Friday, September 3, 2010

They Called The Wind Earl

When the National Weather Service began naming hurricanes back in the '40s, it chose exclusively female monikers. The rationale was that hurricanes were dangerous and unpredictable. In those non-enlightened times, that meant female names. I recall Hurricanes Hazel, Connie, and Diane wreaking havoc in the '50s.

By the politically-correct '70s, the NWS began alternating male and female names. Hurricanes were no less dangerous and unpredictable, but somehow Hurricane Bob seemed less threatening than Hurricane Hazel.

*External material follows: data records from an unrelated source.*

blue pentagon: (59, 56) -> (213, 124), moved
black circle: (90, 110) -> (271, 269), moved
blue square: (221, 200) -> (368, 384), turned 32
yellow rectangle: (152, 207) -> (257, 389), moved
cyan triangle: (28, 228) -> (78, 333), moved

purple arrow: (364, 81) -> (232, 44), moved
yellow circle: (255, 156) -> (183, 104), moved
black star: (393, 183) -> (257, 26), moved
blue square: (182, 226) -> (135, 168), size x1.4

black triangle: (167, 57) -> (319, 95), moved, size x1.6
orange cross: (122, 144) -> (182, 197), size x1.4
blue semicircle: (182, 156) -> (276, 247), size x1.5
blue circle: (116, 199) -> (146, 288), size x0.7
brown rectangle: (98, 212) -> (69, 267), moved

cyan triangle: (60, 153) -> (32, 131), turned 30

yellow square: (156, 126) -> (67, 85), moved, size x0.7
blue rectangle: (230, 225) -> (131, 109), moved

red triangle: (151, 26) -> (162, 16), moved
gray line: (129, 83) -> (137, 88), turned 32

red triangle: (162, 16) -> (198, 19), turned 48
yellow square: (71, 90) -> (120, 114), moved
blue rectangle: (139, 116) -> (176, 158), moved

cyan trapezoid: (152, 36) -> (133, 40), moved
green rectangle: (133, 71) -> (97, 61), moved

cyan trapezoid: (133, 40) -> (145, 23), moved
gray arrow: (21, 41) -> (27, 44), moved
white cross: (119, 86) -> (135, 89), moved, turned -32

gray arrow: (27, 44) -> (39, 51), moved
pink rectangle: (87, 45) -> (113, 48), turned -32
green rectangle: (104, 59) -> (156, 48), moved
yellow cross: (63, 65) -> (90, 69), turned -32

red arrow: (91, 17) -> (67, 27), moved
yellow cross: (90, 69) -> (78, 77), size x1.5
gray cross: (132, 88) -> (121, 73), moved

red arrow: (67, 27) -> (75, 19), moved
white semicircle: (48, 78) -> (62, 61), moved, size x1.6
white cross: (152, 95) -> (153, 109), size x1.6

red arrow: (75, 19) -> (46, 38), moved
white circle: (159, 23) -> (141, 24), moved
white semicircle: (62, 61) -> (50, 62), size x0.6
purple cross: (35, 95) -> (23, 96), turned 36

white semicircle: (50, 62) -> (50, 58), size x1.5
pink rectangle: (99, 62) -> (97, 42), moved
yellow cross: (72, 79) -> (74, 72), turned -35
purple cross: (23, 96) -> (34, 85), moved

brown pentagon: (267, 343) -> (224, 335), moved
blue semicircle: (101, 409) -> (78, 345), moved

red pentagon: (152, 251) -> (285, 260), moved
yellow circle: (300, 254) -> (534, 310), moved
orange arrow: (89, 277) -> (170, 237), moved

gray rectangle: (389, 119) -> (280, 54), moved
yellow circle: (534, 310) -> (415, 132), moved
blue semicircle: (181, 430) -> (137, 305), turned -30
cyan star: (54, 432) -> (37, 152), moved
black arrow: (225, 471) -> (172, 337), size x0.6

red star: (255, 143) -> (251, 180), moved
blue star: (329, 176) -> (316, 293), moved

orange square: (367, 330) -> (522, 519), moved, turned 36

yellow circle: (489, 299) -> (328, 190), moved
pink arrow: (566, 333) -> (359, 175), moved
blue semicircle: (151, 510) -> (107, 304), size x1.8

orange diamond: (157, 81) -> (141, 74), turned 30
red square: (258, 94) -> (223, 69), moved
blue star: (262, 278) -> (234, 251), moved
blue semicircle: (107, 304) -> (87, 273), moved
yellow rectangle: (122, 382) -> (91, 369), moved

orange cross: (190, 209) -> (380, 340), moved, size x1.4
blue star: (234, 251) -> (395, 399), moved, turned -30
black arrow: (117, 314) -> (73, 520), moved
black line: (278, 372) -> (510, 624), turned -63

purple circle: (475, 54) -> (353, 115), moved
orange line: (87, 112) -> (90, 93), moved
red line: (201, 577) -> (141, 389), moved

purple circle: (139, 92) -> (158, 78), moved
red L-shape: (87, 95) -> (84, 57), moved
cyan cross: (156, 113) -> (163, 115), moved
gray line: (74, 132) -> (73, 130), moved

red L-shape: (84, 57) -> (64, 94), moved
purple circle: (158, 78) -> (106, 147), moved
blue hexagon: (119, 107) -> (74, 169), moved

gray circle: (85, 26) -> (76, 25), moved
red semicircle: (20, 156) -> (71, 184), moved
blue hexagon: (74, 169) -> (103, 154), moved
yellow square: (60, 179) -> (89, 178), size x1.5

Today, Hurricane Earl is working its way up the East Coast. Will it be as strong and vicious as football hall-of-famer Earl Campbell? Will it be as devastating as an Earl "The Pearl" Monroe drive to the basket? Or will it be as mild and meek as Earl Miller?

Earl Miller was a fellow staffer with me at Boy Scout Camp in 1964. In the immortal words of Alan Sherman's "Hello, Muddah; Hello Faddah", "All the counselors hate the waiters. And the lake has alligators." Earl was a waiter, or more correctly, a kitchen drudge, peeling and chopping, cleaning and scrubbing, all summer long for the princely sum of $60. Yet, Earl never complained. Earl was never envious of us counselors out there in the fresh air and sunshine while he cleaned the grease trap.

In fact, every Earl I've known has been a mild-mannered David Banner and never an enraged Incredible Hulk. It must be in the name.

I predict that Hurricane Earl will be a non-event. Had it been Hurricane Lady GaGa, I'd be boarding up the windows and retreating to the storm cellar right now.